*** Listed entries Section Begins ***
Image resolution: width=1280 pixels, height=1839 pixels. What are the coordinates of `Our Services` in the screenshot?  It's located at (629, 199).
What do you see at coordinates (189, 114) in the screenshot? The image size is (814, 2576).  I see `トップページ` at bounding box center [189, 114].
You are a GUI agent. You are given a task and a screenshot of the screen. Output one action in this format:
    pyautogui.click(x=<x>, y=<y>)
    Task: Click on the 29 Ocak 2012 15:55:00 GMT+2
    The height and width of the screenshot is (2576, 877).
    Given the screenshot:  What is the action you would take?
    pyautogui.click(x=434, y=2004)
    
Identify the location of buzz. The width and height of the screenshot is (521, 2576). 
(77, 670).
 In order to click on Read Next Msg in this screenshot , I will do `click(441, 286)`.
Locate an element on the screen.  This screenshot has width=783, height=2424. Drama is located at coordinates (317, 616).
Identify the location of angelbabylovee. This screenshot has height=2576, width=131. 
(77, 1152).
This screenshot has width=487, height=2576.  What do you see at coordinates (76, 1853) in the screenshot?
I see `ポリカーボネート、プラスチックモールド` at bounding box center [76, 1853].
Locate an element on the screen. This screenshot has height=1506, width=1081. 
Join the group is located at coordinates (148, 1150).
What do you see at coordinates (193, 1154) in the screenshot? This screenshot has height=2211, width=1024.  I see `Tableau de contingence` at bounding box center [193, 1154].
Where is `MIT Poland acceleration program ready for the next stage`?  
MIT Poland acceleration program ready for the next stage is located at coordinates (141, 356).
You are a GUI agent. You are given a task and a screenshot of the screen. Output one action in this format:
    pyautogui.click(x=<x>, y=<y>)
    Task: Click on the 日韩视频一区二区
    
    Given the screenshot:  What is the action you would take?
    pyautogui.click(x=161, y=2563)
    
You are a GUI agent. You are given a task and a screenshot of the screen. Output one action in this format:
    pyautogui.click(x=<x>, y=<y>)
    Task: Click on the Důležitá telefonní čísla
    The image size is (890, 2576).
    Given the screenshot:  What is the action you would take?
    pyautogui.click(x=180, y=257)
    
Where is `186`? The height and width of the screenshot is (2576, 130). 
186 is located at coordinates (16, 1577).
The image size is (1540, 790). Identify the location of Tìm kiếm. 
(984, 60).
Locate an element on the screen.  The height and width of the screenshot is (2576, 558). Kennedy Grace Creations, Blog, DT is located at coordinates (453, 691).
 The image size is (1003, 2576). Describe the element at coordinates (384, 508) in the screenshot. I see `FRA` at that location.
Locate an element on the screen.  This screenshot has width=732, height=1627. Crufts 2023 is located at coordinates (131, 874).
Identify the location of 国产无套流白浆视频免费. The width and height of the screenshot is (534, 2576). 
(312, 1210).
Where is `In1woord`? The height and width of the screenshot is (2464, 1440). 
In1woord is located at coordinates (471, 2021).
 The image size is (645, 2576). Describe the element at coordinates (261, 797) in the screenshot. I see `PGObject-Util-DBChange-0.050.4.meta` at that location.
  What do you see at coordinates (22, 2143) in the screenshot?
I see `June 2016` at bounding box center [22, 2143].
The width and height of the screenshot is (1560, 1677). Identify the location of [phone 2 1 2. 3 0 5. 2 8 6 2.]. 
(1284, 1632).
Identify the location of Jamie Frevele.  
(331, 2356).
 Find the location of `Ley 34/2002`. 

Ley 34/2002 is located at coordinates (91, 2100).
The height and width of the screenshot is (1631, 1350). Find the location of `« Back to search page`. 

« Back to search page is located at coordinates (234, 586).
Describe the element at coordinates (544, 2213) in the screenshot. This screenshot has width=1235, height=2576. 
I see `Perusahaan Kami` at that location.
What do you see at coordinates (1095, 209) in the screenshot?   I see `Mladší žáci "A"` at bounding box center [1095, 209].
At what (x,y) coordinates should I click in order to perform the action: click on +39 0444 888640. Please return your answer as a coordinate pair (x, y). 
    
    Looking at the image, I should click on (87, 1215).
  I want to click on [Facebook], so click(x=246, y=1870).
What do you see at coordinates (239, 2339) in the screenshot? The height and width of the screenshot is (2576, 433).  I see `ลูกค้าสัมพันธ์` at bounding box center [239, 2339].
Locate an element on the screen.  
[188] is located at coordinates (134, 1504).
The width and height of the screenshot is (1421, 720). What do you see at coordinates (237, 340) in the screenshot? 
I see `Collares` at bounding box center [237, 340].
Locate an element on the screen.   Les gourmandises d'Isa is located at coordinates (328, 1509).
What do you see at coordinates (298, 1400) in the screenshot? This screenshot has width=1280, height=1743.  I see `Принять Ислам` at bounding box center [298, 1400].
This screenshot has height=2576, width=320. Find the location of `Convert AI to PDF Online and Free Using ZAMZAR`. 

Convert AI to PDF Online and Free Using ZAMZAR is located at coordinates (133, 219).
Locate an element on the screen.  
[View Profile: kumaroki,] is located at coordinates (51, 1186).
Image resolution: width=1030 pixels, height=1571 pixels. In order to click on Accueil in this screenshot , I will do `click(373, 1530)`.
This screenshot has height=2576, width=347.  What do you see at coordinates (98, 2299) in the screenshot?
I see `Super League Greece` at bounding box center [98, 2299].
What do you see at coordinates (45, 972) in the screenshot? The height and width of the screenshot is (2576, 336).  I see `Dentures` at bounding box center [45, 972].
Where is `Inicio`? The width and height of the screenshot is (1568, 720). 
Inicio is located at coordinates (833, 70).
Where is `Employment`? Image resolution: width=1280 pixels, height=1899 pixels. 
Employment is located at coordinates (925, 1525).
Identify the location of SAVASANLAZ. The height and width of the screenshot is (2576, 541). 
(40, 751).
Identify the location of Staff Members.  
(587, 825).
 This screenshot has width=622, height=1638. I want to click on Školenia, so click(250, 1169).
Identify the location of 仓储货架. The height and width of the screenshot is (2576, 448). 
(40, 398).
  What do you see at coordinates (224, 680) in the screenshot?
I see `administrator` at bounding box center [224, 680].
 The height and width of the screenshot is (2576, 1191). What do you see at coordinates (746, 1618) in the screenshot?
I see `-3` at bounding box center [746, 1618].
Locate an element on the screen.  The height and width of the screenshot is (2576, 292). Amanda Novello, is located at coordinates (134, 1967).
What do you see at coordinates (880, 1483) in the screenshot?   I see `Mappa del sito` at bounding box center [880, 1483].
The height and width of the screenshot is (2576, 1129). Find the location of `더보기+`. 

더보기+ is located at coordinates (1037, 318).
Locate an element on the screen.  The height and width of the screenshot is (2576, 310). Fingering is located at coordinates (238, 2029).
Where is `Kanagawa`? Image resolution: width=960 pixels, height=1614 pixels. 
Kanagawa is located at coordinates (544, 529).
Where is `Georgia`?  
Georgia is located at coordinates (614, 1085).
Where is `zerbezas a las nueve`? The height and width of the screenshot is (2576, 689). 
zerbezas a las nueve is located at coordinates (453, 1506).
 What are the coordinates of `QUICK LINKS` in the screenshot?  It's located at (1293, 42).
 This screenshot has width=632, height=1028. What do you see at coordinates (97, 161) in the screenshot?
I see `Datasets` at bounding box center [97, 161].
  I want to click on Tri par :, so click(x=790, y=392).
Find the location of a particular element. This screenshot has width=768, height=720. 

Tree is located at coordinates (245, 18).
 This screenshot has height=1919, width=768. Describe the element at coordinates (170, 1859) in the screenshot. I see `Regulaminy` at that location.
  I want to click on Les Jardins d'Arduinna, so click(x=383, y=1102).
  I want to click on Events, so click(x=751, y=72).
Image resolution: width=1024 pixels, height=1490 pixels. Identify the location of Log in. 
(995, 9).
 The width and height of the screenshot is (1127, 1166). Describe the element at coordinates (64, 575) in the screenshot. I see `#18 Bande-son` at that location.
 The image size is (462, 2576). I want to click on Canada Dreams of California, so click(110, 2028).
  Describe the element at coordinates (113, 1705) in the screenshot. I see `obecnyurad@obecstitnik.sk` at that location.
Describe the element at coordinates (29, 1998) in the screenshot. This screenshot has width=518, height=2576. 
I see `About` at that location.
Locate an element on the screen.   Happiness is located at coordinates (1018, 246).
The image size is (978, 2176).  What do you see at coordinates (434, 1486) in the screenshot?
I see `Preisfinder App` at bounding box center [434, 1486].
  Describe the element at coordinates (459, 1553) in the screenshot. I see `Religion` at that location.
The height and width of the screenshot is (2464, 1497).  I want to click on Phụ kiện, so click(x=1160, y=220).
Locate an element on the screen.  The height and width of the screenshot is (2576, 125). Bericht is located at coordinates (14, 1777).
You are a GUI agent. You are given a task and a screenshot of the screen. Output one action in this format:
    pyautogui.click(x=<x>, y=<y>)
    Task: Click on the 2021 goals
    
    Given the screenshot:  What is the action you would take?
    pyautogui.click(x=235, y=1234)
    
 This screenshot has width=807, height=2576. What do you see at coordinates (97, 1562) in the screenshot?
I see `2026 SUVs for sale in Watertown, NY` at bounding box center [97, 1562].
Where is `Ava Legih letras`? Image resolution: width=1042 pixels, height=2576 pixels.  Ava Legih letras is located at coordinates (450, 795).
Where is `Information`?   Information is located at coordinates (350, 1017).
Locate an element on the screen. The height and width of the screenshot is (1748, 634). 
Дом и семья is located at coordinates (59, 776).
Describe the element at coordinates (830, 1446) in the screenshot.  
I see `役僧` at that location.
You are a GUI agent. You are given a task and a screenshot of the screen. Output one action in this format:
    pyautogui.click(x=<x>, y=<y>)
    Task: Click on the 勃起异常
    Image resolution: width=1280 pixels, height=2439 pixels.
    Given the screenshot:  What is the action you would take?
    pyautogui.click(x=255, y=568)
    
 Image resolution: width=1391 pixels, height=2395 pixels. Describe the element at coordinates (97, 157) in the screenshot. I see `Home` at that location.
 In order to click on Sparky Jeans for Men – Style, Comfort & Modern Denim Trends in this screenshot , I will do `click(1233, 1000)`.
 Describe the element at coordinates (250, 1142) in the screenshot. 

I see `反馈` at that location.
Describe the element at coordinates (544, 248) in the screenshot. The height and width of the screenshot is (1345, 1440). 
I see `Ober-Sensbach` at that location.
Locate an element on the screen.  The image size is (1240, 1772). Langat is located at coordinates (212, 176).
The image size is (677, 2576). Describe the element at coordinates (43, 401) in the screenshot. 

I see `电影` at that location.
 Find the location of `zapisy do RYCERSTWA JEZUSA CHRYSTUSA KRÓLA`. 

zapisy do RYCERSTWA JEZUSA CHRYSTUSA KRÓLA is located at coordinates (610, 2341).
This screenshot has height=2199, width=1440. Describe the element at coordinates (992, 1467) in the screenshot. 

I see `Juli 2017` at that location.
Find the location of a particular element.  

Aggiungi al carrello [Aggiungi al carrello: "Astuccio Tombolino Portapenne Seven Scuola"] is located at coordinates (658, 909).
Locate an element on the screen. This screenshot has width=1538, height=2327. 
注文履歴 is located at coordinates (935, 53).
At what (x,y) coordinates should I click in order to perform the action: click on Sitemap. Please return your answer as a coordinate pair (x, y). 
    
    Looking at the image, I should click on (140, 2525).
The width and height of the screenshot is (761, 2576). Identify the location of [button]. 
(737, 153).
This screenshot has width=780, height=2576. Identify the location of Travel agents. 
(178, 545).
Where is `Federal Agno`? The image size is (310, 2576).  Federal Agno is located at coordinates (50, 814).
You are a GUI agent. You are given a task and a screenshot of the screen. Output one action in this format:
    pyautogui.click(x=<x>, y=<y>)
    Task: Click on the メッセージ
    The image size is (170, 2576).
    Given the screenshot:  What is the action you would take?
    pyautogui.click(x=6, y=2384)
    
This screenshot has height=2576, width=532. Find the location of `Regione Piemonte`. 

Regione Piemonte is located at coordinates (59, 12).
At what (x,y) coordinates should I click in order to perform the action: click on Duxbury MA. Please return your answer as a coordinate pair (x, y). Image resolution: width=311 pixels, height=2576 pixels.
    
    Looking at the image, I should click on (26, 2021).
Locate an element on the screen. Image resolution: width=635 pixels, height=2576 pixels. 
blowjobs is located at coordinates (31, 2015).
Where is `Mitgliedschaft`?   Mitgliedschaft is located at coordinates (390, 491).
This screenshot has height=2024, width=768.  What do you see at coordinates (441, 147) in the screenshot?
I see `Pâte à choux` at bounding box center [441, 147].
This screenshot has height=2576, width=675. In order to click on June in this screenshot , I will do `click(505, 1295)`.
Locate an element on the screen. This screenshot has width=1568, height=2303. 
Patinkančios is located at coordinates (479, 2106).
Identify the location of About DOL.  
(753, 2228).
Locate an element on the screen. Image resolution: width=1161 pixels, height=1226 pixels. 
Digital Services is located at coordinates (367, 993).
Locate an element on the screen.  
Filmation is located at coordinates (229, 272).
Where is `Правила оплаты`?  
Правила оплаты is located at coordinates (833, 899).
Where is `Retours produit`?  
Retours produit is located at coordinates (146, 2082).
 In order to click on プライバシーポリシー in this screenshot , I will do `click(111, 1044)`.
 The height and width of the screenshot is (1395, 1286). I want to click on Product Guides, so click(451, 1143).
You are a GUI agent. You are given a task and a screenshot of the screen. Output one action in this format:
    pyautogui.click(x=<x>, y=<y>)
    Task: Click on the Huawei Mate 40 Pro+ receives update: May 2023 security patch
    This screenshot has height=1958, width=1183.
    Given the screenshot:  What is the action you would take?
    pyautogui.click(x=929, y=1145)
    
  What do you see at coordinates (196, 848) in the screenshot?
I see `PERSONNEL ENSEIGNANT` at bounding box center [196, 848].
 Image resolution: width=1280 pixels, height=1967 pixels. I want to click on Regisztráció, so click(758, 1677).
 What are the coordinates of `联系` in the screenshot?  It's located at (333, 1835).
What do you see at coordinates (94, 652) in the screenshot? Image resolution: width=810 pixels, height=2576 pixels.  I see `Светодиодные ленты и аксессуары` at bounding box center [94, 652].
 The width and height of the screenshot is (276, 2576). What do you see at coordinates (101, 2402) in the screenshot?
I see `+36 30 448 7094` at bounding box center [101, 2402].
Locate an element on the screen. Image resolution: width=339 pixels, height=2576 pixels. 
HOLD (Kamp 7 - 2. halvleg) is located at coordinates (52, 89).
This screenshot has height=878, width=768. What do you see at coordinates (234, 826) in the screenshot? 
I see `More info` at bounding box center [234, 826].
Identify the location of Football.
*** Listed entries Section Ends ***
■ Exercise: Considering only the material above, set down every line from the one with "This screenshot has height=2024, width=768." to the one with "This screenshot has height=2576, width=675.", inclusive, exactly as written.

■ Exercise answer:
This screenshot has height=2024, width=768.  What do you see at coordinates (441, 147) in the screenshot?
I see `Pâte à choux` at bounding box center [441, 147].
This screenshot has height=2576, width=675. In order to click on June in this screenshot , I will do `click(505, 1295)`.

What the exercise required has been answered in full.